Ha! The good of the whole city, he said himself I run the only pub more popular than his and that I am a continual thorn in his side. He may believe it is for the good of the whole city, but my own instincts tell me that it would be better for the Underbys if I were out of the picture entirely. I’m sure Phaedra should love to have possession of the Gangplank and its bakery again, I am sure she should love that dearly. And why do I think that should I turn and walk away from the city that I should be a pied-piper, that they could release Samuel and he should follow me eternally around the wide world, until my death?
Fortunately I had a little surprise of my own for him (how curious that Pip did not tell him, given the horror Pip expressed when he discovered my secret for himself that day beneath the airship). Almost no one in the city is aware of the experiment I allowed Grendel to perform on me many long months ago, when the snow still lay thick on the ground and so they could not know (and how could they? When, truthfully, until I lay screaming beneath the rubble of my airship, I did not know myself) how successful the experiment was. I shall have many long years left to live in this wide world, which means that Mr. Underby’s thought (I presume this was his thought, anyway) of me leaving the city and dying quietly in ten or twenty years was too much to hope for. So, of course, this is when he bade me speak with Tenk, insist to him the importance of having Samuel moved, somehow, from the city.

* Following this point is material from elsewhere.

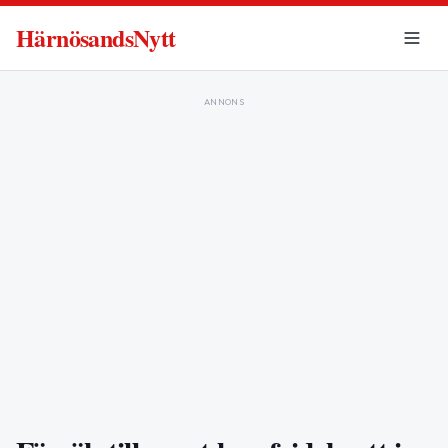
HärnösandsNytt
ANNONS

Believe me, I should be glad to have that thing far far away. He turns my thoughts constantly, many is the time in the last few weeks that I have been walking home from the market or going about on my business only to find my feet have turned themselves toward Strife House and are leading me there. I dream of him nearly every night: sometimes he is so kind I wake with the dull ache of love around my heart and others he is so cruel that it is all I can do to wake shouting, clawing my way to consciousness and away from him.
To add urgency to my task (I presume) he informed me that he believes that there is a group inside the city working to ‘cure’ the dead-zones. If he was aiming to alarm me further, he succeeded. The idea of it makes me feel as though cold water has been poured down my spine and for the first time I was genuinely glad my own Gift died with Sekhmet (though I do wonder if the presence of Samuel within my mind does not give me access to some of his…no, now, is that my thinking or his?). To cure it could be to kill some, or to kill many. Working magic in New Babbage is an up-hill battle against the ley, it is a slow, sluggish line that runs through this city, it requires immense effort and sacrifice for even the simplest of incantations. To suddenly cure it should be like…well, like if one had reached for a fifty-pound bag every single morning of their lives and then, one day, unexpectedly hefted the thing up and discovered it was only one pound, they should fall flat on their backs.
I have put feelers out with some urchins who passed through the Pub today, to discover if what Mr. Underby has said is true. I have also asked the urchins to pass to Mr. Tenk the message that I need to speak with him, whether or not that particular rumor is true I do want to hear his opinion regarding the movement of Samuel.
I do not trust the idea, because it fills me with a desire to leap to it immediately and I cannot decide if the one who wishes it to happen is myself, or that other dark presence in the corners of my mind.